- TASK INSTRUCTIONS
Below are records that hold pictures; write out only the lines from their start through the line with "- Click here to vi", exactly, and drop the pictures.

(Beginning of DATASET RECORDS)

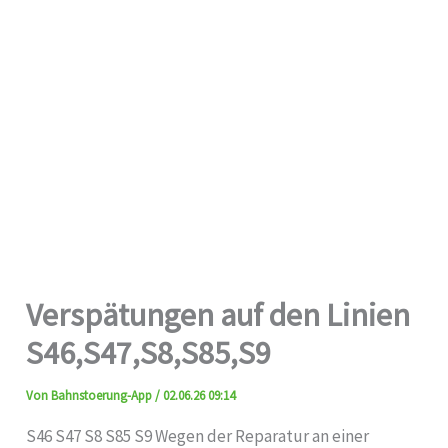
Verspätungen auf den Linien
S46,S47,S8,S85,S9
Von
Bahnstoerung-App
/
02.06.26 09:14
S46 S47 S8 S85 S9 Wegen der Reparatur an einer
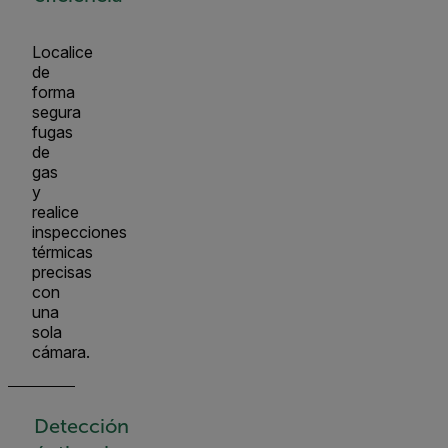
Localice
de
forma
segura
fugas
de
gas
y
realice
inspecciones
térmicas
precisas
con
una
sola
cámara.
Detección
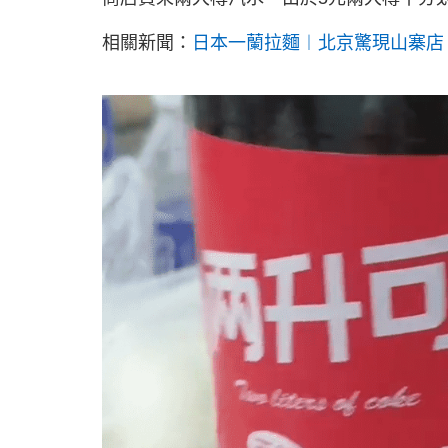
相關新聞：
日本一蘭拉麵︱北京驚現山寨店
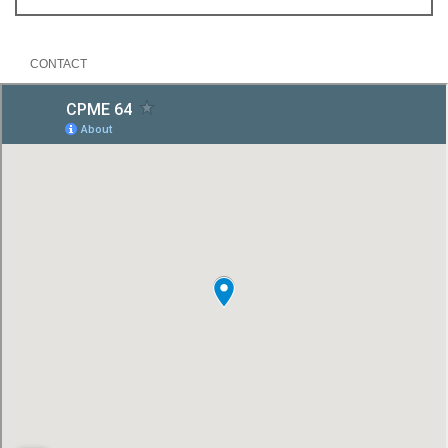
CONTACT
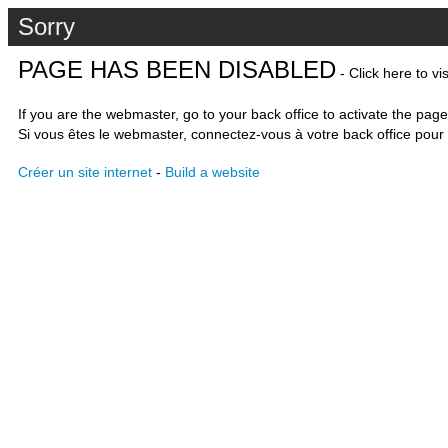
Sorry
PAGE HAS BEEN DISABLED
- Click here to vi
If you are the webmaster, go to your back office to activate the page
Si vous êtes le webmaster, connectez-vous à votre back office pour 
Créer un site internet
-
Build a website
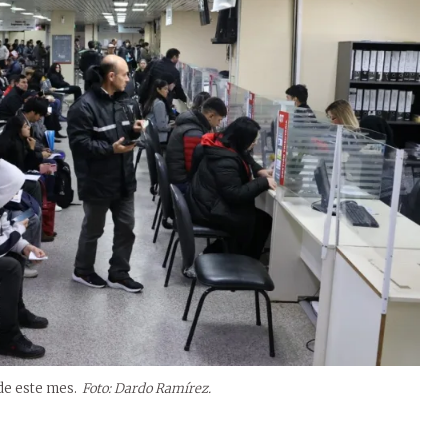
de este mes.
Foto: Dardo Ramírez.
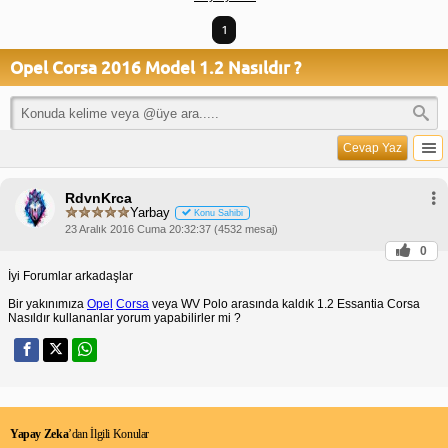
1
Opel Corsa 2016 Model 1.2 Nasıldır ?
Cevap Yaz
RdvnKrca
Yarbay
Konu Sahibi
23 Aralık 2016 Cuma 20:32:37 (4532 mesaj)
0
İyi Forumlar arkadaşlar
Bir yakınımıza
Opel
Corsa
veya WV Polo arasında kaldık 1.2 Essantia Corsa
Nasıldır kullananlar yorum yapabilirler mi ?
Yapay Zeka
’dan İlgili Konular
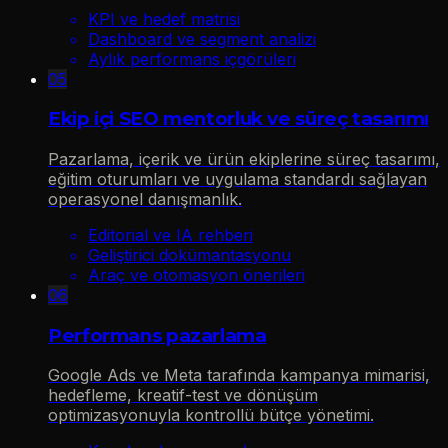
KPI ve hedef matrisi
Dashboard ve segment analizi
Aylık performans içgörüleri
05
Ekip içi SEO mentorluk ve süreç tasarımı
Pazarlama, içerik ve ürün ekiplerine süreç tasarımı,
eğitim oturumları ve uygulama standardı sağlayan
operasyonel danışmanlık.
Editorial ve IA rehberi
Geliştirici dokümantasyonu
Araç ve otomasyon önerileri
06
Performans pazarlama
Google Ads ve Meta tarafında kampanya mimarisi,
hedefleme, kreatif-test ve dönüşüm
optimizasyonuyla kontrollü bütçe yönetimi.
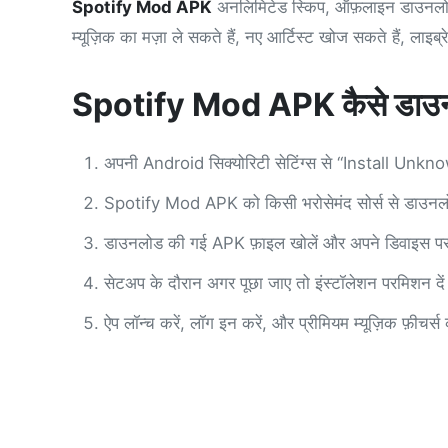
Spotify Mod APK
अनलिमिटेड स्किप, ऑफ़लाइन डाउनलोड, ह
म्यूज़िक का मज़ा ले सकते हैं, नए आर्टिस्ट खोज सकते हैं, लाइब
Spotify Mod APK कैसे डाउनलो
अपनी Android सिक्योरिटी सेटिंग्स से “Install Unk
Spotify Mod APK को किसी भरोसेमंद सोर्स से डाउनल
डाउनलोड की गई APK फ़ाइल खोलें और अपने डिवाइस पर ऐ
सेटअप के दौरान अगर पूछा जाए तो इंस्टॉलेशन परमिशन दे
ऐप लॉन्च करें, लॉग इन करें, और प्रीमियम म्यूज़िक फ़ीचर्स 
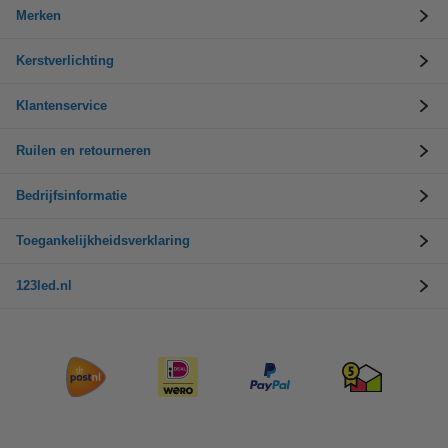
Merken
Kerstverlichting
Klantenservice
Ruilen en retourneren
Bedrijfsinformatie
Toegankelijkheidsverklaring
123led.nl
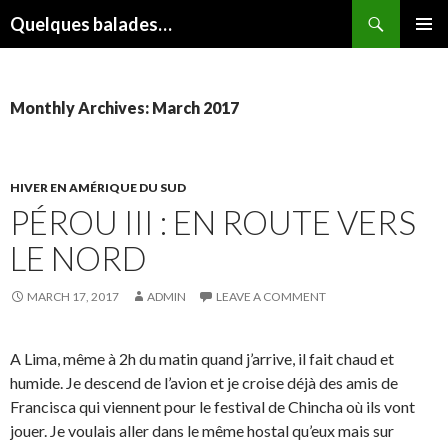
Search
Quelques balades…
SKIP
PRIMAR
TO
MENU
CONTENT
Monthly Archives: March 2017
HIVER EN AMÉRIQUE DU SUD
PÉROU III : EN ROUTE VERS
LE NORD
MARCH 17, 2017
ADMIN
LEAVE A COMMENT
A Lima, même à 2h du matin quand j’arrive, il fait chaud et
humide. Je descend de l’avion et je croise déjà des amis de
Francisca qui viennent pour le festival de Chincha où ils vont
jouer. Je voulais aller dans le même hostal qu’eux mais sur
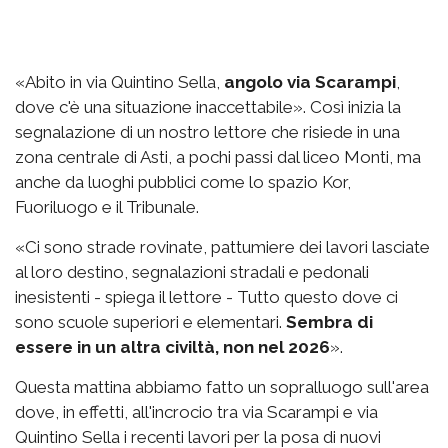
«Abito in via Quintino Sella,
angolo via Scarampi
,
dove c'è una situazione inaccettabile». Così inizia la
segnalazione di un nostro lettore che risiede in una
zona centrale di Asti, a pochi passi dal liceo Monti, ma
anche da luoghi pubblici come lo spazio Kor,
Fuoriluogo e il Tribunale.
«Ci sono strade rovinate, pattumiere dei lavori lasciate
al loro destino, segnalazioni stradali e pedonali
inesistenti - spiega il lettore - Tutto questo dove ci
sono scuole superiori e elementari.
Sembra di
essere in un altra civiltà, non nel 2026
».
Questa mattina abbiamo fatto un sopralluogo sull'area
dove, in effetti, all'incrocio tra via Scarampi e via
Quintino Sella i recenti lavori per la posa di nuovi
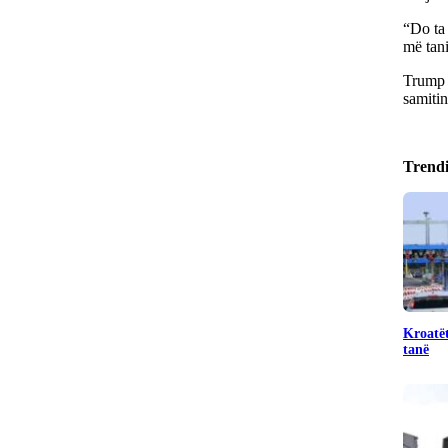
“Do ta 
më tan
Trump i
samitin
Trend
Kroatët
tanë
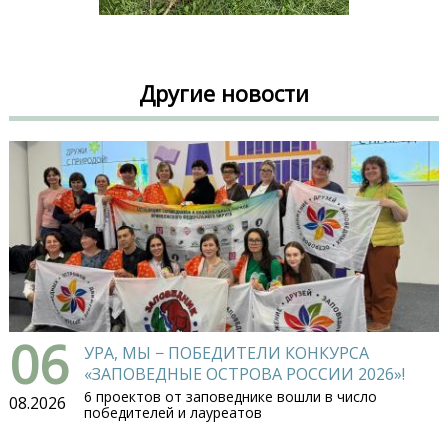
Другие новости
06
УРА, МЫ − ПОБЕДИТЕЛИ КОНКУРСА
«ЗАПОВЕДНЫЕ ОСТРОВА РОССИИ 2026»!
6 проектов от заповеднике вошли в число
08.2026
победителей и лауреатов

(End of DATASET RECORDS)

- PROBLEM SOLUTION
Verspätungen auf den Linien
S46,S47,S8,S85,S9
Von
Bahnstoerung-App
/
02.06.26 09:14
S46 S47 S8 S85 S9 Wegen der Reparatur an einer
Localice
de
forma
segura
fugas
de
gas
y
realice
inspecciones
térmicas
precisas
con
una
sola
cámara.
Detección
相關新聞：
日本一蘭拉麵︱北京驚現山寨店
CONTACT
Sorry
PAGE HAS BEEN DISABLED
- Click here to vi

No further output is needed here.